New Bond Film Set for 2014: “The Scatter of Pareto”:
Posted: November 8, 2012 Filed under: Creative, Unusual, Amusing | Tags: Black Belts, Bond, managerial skills, pareto, scatter plot Leave a commentJust kidding, although the title is probably isn’t any more obtuse than 2008’s “Quantum of Solace.”
Prompted by the release of the new Bond film “Skyfall,” various publications have carried articles on the Bond films. A couple, quite amusingly, resorted to clever uses of graphical tools to enliven their pieces. Truth be told, their graphics are quite good and do what good graphics should: provide insight at a glance. I wish managers in business used these tools as well as the authors.

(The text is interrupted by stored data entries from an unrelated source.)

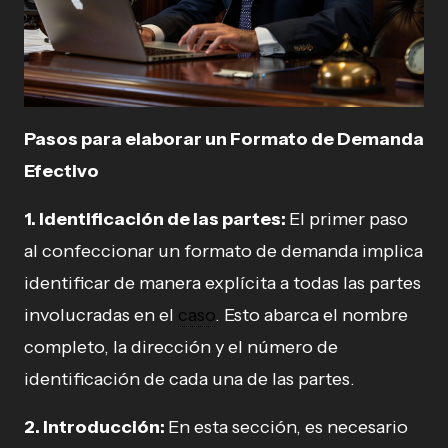
Pasos para elaborar un Formato de Demanda
Efectivo
1. Identificación de las partes:
El primer paso
al confeccionar un formato de demanda implica
identificar de manera explícita a todas las partes
involucradas en el
caso
. Esto abarca el nombre
completo, la dirección y el número de
identificación de cada una de las partes.
2. Introducción:
En esta sección, es necesario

The first, from The Economist, features a pareto analysis of the number of martinis, love conquests, and villains killed per film by each 007 actor. Their conclusion:
James Bond films are almost always the same: Bond is sent to an exotic location, meets and seduces a woman, gets caught by the villain, escapes, kills the villain and gets the girl. Known for martinis, Bond girls, apocalyptic antagonists and heavy innuendo, Bond has schmoozed, boozed and bruised his way through women and villains alike. Or not alike. Data compiled by The Economist show that of the six Bonds, Pierce Brosnan was the most bloodthirsty, bumping off an average of 19 baddies per film. The short-lived George Lazenby, it turns out, was the Bond for the babes, whereas Daniel Craig, the latest, is notably less successful. Maybe that’s because he drinks the most martinis. Still, all that risks being shortlived. In the new Bond film, “Skyfall”, Heineken has paid to ensure the hero only drinks beer. Neither shaken nor stirred, presumably.
The second, from a November 5th Time magazine article by Lily Rothman, shows through the use of a scatter plot, the Bond films that most maximized commercial success (in 2012 dollars) and critical acclaim. They are Goldfinger (1964), Casino Royale (2006), Thunderball (1965), and From Russia with Love (1963).